Pesquisadores da Unesp alertam que o Brasil pode chegar à COP30 longe da meta de redução firmada em Glasgow

Faltando menos de um mês para a COP30 — a Conferência da ONU sobre Mudanças Climáticas — novos estudos reacenderam o alerta sobre o papel da pecuária brasileira nas emissões de gases de efeito estufa. Segundo levantamento divulgado pelo Observatório do Clima, o país registrou em 2023 um recorde nas emissões de gás metano, alcançando 20,8 milhões de toneladas, aumento de cerca de 6% em relação a 2020.
A maior parte desse volume vem do setor agropecuário, especialmente da chamada fermentação entérica — o popular “arroto do boi” — responsável por 75% do metano liberado no país. O problema é que o Brasil havia se comprometido, durante a COP26 em Glasgow (2021), a reduzir em 30% as emissões até 2030.
O gás metano tem um potencial de aquecimento 28 vezes maior que o dióxido de carbono (CO₂) e uma permanência na atmosfera que pode durar até 20 anos, o que o torna um dos grandes vilões do aquecimento global.
Pastagem de qualidade é parte da solução
De acordo com o professor Ricardo Reis, da Faculdade de Ciências Agrárias e Veterinárias da Unesp, em Jaboticabal, o caminho para reduzir as emissões passa por melhorar a produtividade e o manejo das pastagens.

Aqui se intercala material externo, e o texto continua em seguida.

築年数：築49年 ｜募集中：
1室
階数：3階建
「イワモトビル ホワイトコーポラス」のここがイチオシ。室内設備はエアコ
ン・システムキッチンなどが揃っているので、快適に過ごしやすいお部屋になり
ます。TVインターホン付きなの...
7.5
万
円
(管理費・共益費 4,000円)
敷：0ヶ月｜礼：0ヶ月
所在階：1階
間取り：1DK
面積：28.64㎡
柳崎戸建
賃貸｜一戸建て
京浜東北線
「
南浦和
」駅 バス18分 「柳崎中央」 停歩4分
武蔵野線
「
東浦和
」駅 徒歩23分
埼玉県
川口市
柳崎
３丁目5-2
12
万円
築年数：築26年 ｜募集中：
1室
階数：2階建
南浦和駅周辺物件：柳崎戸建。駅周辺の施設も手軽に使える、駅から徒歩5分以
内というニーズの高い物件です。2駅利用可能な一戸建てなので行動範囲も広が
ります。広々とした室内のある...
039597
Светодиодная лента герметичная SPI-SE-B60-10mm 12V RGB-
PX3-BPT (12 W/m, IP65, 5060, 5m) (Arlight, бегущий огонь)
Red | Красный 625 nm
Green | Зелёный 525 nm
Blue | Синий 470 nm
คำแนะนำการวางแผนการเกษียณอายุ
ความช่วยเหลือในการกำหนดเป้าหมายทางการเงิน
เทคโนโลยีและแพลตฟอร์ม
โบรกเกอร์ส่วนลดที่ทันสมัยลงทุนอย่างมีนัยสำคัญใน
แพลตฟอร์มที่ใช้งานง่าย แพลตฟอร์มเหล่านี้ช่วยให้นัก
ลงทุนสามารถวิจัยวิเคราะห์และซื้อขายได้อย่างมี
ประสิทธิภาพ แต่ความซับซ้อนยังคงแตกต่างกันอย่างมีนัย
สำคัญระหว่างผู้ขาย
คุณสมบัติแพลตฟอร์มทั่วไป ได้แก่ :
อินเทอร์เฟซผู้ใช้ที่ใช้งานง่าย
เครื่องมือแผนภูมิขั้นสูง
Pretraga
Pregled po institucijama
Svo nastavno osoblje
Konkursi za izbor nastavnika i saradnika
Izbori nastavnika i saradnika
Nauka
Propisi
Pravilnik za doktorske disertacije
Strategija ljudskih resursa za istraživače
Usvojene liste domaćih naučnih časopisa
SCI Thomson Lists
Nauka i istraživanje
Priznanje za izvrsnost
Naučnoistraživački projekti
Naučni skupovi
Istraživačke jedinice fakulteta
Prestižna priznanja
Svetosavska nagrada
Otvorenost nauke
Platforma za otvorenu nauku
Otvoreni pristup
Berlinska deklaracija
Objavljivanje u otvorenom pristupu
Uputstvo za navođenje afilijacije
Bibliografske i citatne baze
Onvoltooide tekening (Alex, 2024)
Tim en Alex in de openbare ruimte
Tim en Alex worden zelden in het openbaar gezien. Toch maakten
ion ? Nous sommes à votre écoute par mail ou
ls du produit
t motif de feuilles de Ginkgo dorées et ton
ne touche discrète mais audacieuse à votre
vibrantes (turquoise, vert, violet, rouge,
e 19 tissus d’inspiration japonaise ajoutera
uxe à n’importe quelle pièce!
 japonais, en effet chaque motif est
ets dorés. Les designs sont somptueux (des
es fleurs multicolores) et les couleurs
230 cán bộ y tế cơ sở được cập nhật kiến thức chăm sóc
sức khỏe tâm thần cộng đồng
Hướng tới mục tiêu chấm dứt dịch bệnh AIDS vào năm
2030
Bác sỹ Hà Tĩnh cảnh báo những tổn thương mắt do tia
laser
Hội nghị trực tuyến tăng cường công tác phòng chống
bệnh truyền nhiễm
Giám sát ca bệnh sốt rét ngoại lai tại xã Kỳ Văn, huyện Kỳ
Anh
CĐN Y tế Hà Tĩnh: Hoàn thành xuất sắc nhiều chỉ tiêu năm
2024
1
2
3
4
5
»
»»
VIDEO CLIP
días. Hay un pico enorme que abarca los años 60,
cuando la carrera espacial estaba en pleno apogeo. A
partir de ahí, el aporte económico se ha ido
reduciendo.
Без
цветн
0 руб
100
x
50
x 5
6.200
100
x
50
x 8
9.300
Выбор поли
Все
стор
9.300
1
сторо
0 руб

“O grande problema é que boa parte dos pecuaristas ainda não entende a pastagem como uma cultura”, afirma Reis ao Jornal da Unesp. Segundo ele, o capim que alimenta o gado exige o mesmo cuidado técnico que a soja ou o milho. Quando o pasto é bem manejado, o animal consome capim de melhor qualidade, emite menos metano e o solo ainda captura carbono, equilibrando o impacto ambiental.
Pesquisas da Unesp indicam que a altura ideal do capim deve girar em torno de 25 cm, garantindo melhor fotossíntese e maior concentração de açúcares solúveis nas folhas. Isso melhora a digestão do animal e reduz a produção de metano.
Outra alternativa é o uso de suplementos alimentares sustentáveis, produzidos com resíduos agrícolas como milho, soja ou amendoim, que aumentam o ganho de peso e reduzem a pegada de carbono.
Sistemas integrados e produção sustentável

O pesquisador também destaca os sistemas integrados de produção, que reúnem em um mesmo espaço gado, lavoura e até florestas. Além de capturar carbono no solo, o modelo diversifica a renda do produtor e melhora o conforto térmico dos animais. “O Brasil é líder mundial na adoção desses sistemas”, reforça Reis.
Cálculo do rebanho brasileiro é contestado
Enquanto isso, outro estudo, conduzido pelo engenheiro agrônomo Abmael Cardoso, também egresso da Unesp, questiona a metodologia usada pelo IBGE para estimar o tamanho do rebanho bovino nacional, hoje calculado em 238 milhões de cabeças.
Cardoso explica que os critérios do INCRA, baseados na taxa de lotação (número de animais por área), incentivam produtores a declararem mais gado do que realmente possuem, com medo de terem suas propriedades classificadas como improdutivas. Isso inflaria os números oficiais e, consequentemente, superestimaria as emissões de metano do país.
Em 2017, por exemplo, o Censo Agropecuário apontava 172,7 milhões de cabeças, enquanto a Pesquisa Pecuária Municipal do mesmo ano indicava 214,9 milhões — uma diferença de mais de 40 milhões de animais.
Para Cardoso, o rebanho real em 2024 estaria em torno de 196 milhões de cabeças, número 8,8% menor que o do IBGE. Essa metodologia é a mesma utilizada por entidades como a ABIEC e a ApexBrasil.
Menos gado, mais produtividade
Apesar da divergência nos números, o pesquisador concorda que aumentar a produtividade é essencial para reduzir o metano. Segundo ele, o Brasil vem avançando no manejo e nas políticas públicas voltadas para a qualidade das pastagens, mas precisa ir além:
“É preciso focar na produtividade na fase de cria, entre o nascimento e o desmame do bezerro. Isso muda a composição do rebanho, resultando em menos animais e menor emissão de metano”, conclui Cardoso.
Com a COP30 se aproximando, o desafio é conciliar os compromissos internacionais com a realidade do campo — e ajustar as métricas que medem o impacto ambiental da pecuária brasileira.